Our previous post, “Monitoring for Success: What All SREs Need to Know,” discusses how today’s complex IT environments — virtualization, cloud computing, continuous delivery and integration — coupled with pressures to deploy faster while meeting demands for “always on” customer expectations – have placed greater strains on monitoring teams. Unfortunately, the reality is that many organizations still have legacy monitoring tools and processes in place that are no longer effective in today’s world. At Circonus, we speak with many companies who are looking to “modernize” their monitoring. They want to embrace and implement SRE principles, and fully harness all the powerful data they are generating so they can gain insights and make decisions that have a big impact on the company.
If you’re looking to advance your monitoring and elevate its impact and significance to your organization, then you need to achieve the following 4 essential characteristics of modern monitoring – none of which can be successfully done without the right monitoring platform.
1. Democratization of Data Through Centralized Monitoring
One of the hallmarks of conventional monitoring is having disparate monitoring tools that each have a specific purpose and create silos of metric data. It’s a patchwork environment where there is a lack of consistent standards and processes and as a result, there’s no ability to share information in a clear and cohesive way among different teams within the organization.
Having disparate tools often requires more costs and resources, and knowledge of how to use them can reside in just a few individuals. This not only creates the potential for serious disruptions if people leave the organization, but it also prevents teams within the IT organization from being able to find answers on their own. For example, an engineer responsible for application performance monitoring cannot get information they require on network health without relying from someone on that team to get it for them – resulting in increased time for essential tasks like troubleshooting. At the strategic level, there is no way to get a comprehensive and consolidated view of the health and performance of the systems that underpin the business.

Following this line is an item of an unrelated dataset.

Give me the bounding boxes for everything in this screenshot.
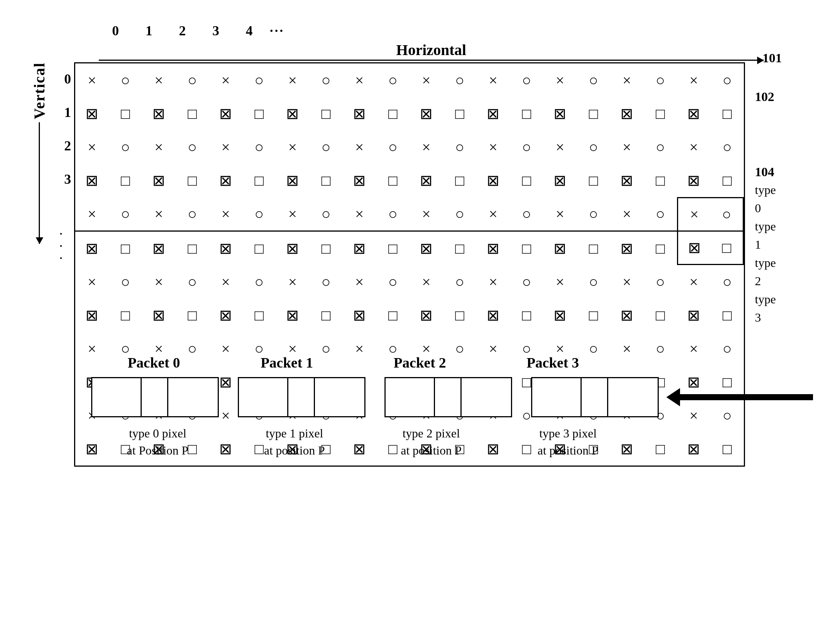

By centralizing all of your metrics into one monitoring and observability platform, your organization gains a consistent metrics framework across teams and services. You democratize your data so that anybody can immediately access that data any time and use it in a way that is correlated to the other parts of your business – eliminating the time-consuming barriers associated with legacy monitoring tools. A centralized platform that consistently presents and correlates all data in real-time consolidates monitoring efforts across all teams within the organization and enables the business to extract the maximum value from its monitoring efforts.
For example, Major League Baseball (MLB) is using Circonus as the centralized monitoring and analytics platform that underpins applications, systems infrastructure, cloud infrastructure, and network infrastructure.
In a recent interview with Network World, Jeremy Schulman, Principal Network Automation Software Engineer at MLB, stated, “All this very rich information is being put into a common observability platform, and that democratizes the data in a very important way at MLB. Enabling other IT disciplines to access network data will potentially speed troubleshooting and improve performance.”
He continued, “It’s amazing to have a seat at that table,” Schulman says. “We don’t have to make isolated tool decisions. We get to work with a group of very sophisticated engineers across all these other domains in cloud infrastructure, systems infrastructure, and we get to use their tools, along with their technology.”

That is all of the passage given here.